──────── THE DATA

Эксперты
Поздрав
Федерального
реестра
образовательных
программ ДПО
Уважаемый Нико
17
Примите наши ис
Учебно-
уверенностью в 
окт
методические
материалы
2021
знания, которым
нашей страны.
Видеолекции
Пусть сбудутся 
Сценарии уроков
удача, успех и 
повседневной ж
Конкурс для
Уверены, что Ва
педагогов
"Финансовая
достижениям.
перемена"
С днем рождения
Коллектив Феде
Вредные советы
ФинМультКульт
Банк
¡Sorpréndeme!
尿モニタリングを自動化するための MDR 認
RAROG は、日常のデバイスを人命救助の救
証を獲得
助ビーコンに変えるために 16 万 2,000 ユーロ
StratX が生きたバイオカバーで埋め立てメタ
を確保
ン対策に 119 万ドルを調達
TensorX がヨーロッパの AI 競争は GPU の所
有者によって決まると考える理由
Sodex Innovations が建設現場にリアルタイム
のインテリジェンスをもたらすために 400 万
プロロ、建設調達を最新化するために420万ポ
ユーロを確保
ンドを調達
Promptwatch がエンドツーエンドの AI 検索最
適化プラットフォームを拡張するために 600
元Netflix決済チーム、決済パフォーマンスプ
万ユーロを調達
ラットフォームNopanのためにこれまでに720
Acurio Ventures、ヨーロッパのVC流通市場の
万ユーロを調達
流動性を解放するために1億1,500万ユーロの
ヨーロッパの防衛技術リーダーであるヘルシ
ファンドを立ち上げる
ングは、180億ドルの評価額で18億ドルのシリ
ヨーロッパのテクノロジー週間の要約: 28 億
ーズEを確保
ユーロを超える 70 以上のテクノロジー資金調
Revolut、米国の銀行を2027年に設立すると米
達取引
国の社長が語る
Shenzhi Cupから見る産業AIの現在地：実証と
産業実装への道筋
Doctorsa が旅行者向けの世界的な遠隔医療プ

────────────────

● INSTRUCTIONS FOR THE TASK: The required answer is the exact run of lines above starting at the line with "Конкурс для" and ending at the line with "TensorX がヨーロッパの AI 競争は GPU の所", with both ends present.

● ANSWER SECTION:
Конкурс для
Уверены, что Ва
педагогов
"Финансовая
достижениям.
перемена"
С днем рождения
Коллектив Феде
Вредные советы
ФинМультКульт
Банк
¡Sorpréndeme!
尿モニタリングを自動化するための MDR 認
RAROG は、日常のデバイスを人命救助の救
証を獲得
助ビーコンに変えるために 16 万 2,000 ユーロ
StratX が生きたバイオカバーで埋め立てメタ
を確保
ン対策に 119 万ドルを調達
TensorX がヨーロッパの AI 競争は GPU の所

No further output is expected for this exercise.